PROBLEM:
Could you repeat the entries below exactly, but only from the line with "Long battery life (400+hours)" through the line with "Method 1: Force Restart Your iPhone/iPad", and without any picture?

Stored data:

================

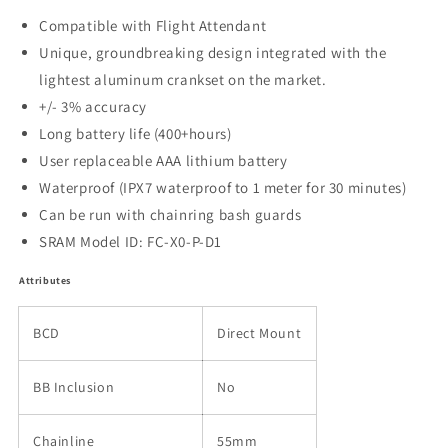
Compatible with Flight Attendant
Unique, groundbreaking design integrated with the
lightest aluminum crankset on the market.
+/- 3% accuracy
Long battery life (400+hours)
User replaceable AAA lithium battery
Waterproof (IPX7 waterproof to 1 meter for 30 minutes)
Can be run with chainring bash guards
SRAM Model ID: FC-X0-P-D1
Attributes
BCD
Direct Mount
BB Inclusion
No
Chainline
55mm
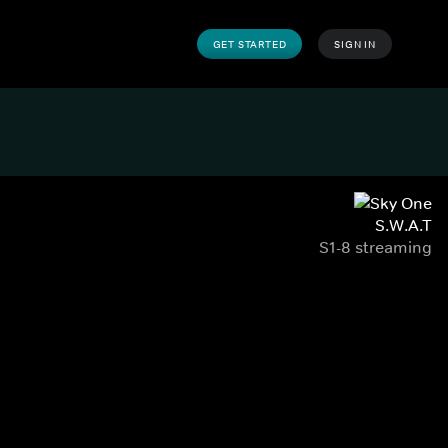
GET STARTED
SIGN IN
S.W.A.T
S1-8 streaming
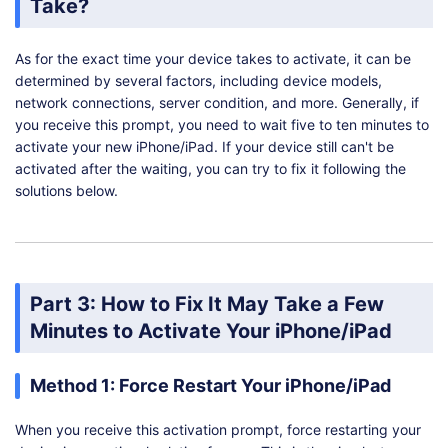
Take?
As for the exact time your device takes to activate, it can be
determined by several factors, including device models,
network connections, server condition, and more. Generally, if
you receive this prompt, you need to wait five to ten minutes to
activate your new iPhone/iPad. If your device still can't be
activated after the waiting, you can try to fix it following the
solutions below.
Part 3: How to Fix It May Take a Few
Minutes to Activate Your iPhone/iPad
Method 1: Force Restart Your iPhone/iPad
When you receive this activation prompt, force restarting your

================

FINAL ANSWER:
Long battery life (400+hours)
User replaceable AAA lithium battery
Waterproof (IPX7 waterproof to 1 meter for 30 minutes)
Can be run with chainring bash guards
SRAM Model ID: FC-X0-P-D1
Attributes
BCD
Direct Mount
BB Inclusion
No
Chainline
55mm
GET STARTED
SIGN IN
S.W.A.T
S1-8 streaming
Take?
As for the exact time your device takes to activate, it can be
determined by several factors, including device models,
network connections, server condition, and more. Generally, if
you receive this prompt, you need to wait five to ten minutes to
activate your new iPhone/iPad. If your device still can't be
activated after the waiting, you can try to fix it following the
solutions below.
Part 3: How to Fix It May Take a Few
Minutes to Activate Your iPhone/iPad
Method 1: Force Restart Your iPhone/iPad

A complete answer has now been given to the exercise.